The preferable method for ensuring that all paths are processed for the determination of start location values is illustrated in FIG. 18V. After the new final start location is calculated and stored in trailer PECB 1818 as described above, the path just processed is followed backwards (using backward pointers not shown) toward the header PECB 1816. However, when PECB 18132 is reached, it is determined from the presence of multiple forward pointers in this PECB that this is a split point. Accordingly, more than one forward path exists from this PECB, and it must be ensured that all of them are processed. Checking the PECBs 18114 and 18106 pointed to by these two forward pointers shows that one of these PECBs, namely PECB 18106, does not yet contain a start location stored in it. This indicates that the path must be traversed again to process the path segment beginning with PECB 18106. As the highlighted path continues to be traversed backward from PECB 18132, an identifier, such as "0" or "-1", is stored in the start location field of each PECB until the header PECB 1816 is reached. In this example, the identifier used is "0" as shown in PECBs 1886 and 18132 of FIG. 18V.

Resuming start location processing from header PECB 1816 once again as shown in FIG. 18X, the "0" identifier set in the start location field of PECB 1886 indicates that this path must be traversed again for further processing. Thus, the start location for PECBs 1886 and 18132 are recalculated and stored in these respective PECBs (not shown), and the split point at PECB 18132 is again confronted. The start location value already stored in PECB 18114 coincides with the start location value which would be calculated for it during this path traversal, indicating that the path segment beginning with PECB 18114 has already been processed. As a result, the other forward path emanating from PECB 18132, beginning with PECB 18106, is selected for processing. PECB 18106 is also a split point, so the "0" indicator is stored in each of the PECBs on this path from PECB 18106 backward to the header PECB 1816. One of the two PECBs pointed to by PECB 18106 is then selected; in this case, PECB 18126. PECB 18126 is also a split point, so all of the PECBs from this PECB 18126 backward to the header PECB 1816 are set with a "0" indicator in the start location field to indicate the need for further processing. Again, one of the two PECBs pointed to by PECB 18126, namely PECB 18122, is selected. The start location for PECB 18122 is calculated and stored, and the next PECB on the path, namely PECB 18134 is selected. PECB 18134 has a start location already stored in it, but the start location calculated for it based on the current path traversal (18.08) is higher than the start location previously stored in it (9.75). Accordingly, the higher value is stored in this PECB 18134. Continuing the traversal along the highlighted path forward to the trailer PECB 1818, a new final start location of 29.83 is calculated and stored in trailer PECB 1818 since this value exceeds the value previously stored therein.
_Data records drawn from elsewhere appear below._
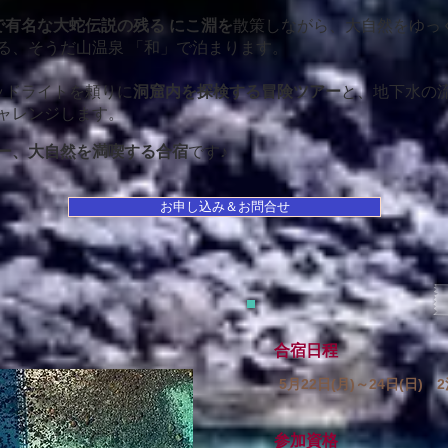
で有名な大蛇伝説の残る にこ淵を
散策しながら、大自然をゆっ
る、そうだ山温泉 「和」で泊まります。
ッドライトを頼りに
洞窟内を探検する冒険ツアー
と、地下水の
ャレンジします。
ー、大自然を満喫する合宿
です♪
お申し込み＆お問合せ
​合宿日程
5月22日(月)～24日(日) 
参加資格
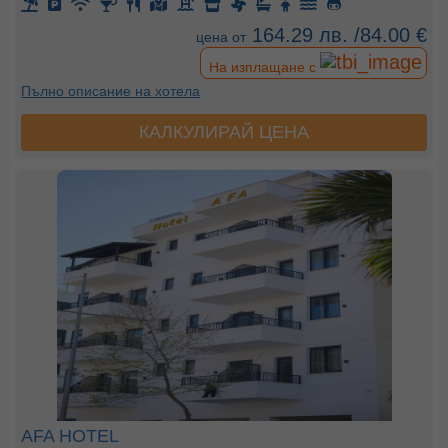
164.29 лв. /84.00 €
цена от
На изплащане с
Пълно описание на хотела
КАЛКУЛИРАЙ ЦЕНА
AFA HOTEL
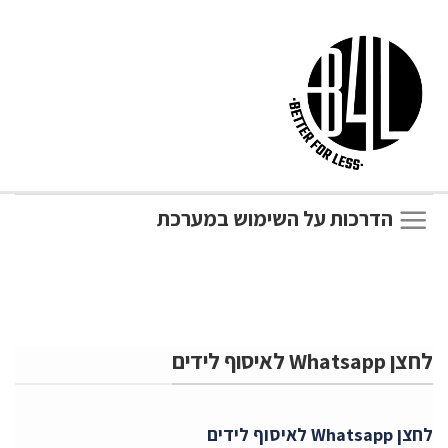
הדרכות על השימוש במערכת
לחצן Whatsapp לאיסוף לידים
לחצן Whatsapp לאיסוף לידים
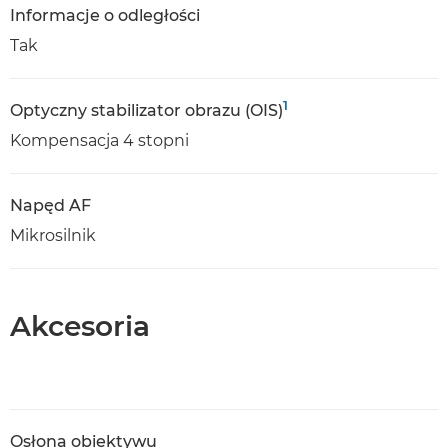
Informacje o odległości
Tak
1
Optyczny stabilizator obrazu (OIS)
Kompensacja 4 stopni
Napęd AF
Mikrosilnik
Akcesoria
Osłona obiektywu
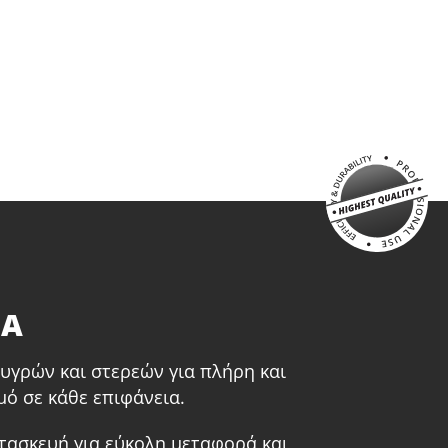
ΤΑ
υγρών και στερεών για πλήρη και
ό σε κάθε επιφάνεια.
τασκευή για εύκολη μεταφορά και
Resuming start location processing again from header PECB 1816, the path beginning with PECB 1886 is again selected because it contains a "0" indicator in the start location field. The start locations for PECBs 1886, 18132 and 18106 are recalculated and stored. PECB 18106 is still a split point from which forward path segments emanate which have not been processed, so the start location values for all PECBs from this PECB 18106 backward to the header PECB 18106 are set with the "0" indicator. Continuing the forward traversal, PECB 18126 is selected since it contains a "0" indicator set in the previous traversal as shown in FIG. 18X. The start location value for PECB 18126 is recalculated and stored therein as shown in FIG. 18Y. PECB 18126 is still a split point, but one of the forward paths emanating from PECB 18126 has already been processed as indicated by the start location value stored in PECB 18122, the same value which would be calculated for PECB 18122 based on the current traversal. Accordingly, the other PECB pointed to by PECB 18126, namely PECB 18120, is selected. The start location values for this PECB and the remaining PECBs in the highlighted path shown in FIG. 18Y are calculated and stored, and a new final start location value of 28.58 for trailer PECB 1818 is calculated. Since the final start location value previously stored in trailer PECB 1818 of 29.83 is greater than the value calculated during this most recent traversal, the previously stored value is left unchanged in trailer PECB 1818.

The final remaining path emanating from PECB 1886 is processed for start location determination as shown by the highlighted path of FIG. 18Z. The start location values for each PECB on this path are calculated as described above, and since the paths from all split points following PECB 1886 have been processed, no "0" indicators need be set in any of these PECBs. The final start location value for the highlighted path shown in FIG. 18Z is 17.41. Once again, since the start location value previously stored in trailer PECB 1818 is greater than the value calculated after traversing the highlighted path, the final start location of trailer PECB 1818 is not updated.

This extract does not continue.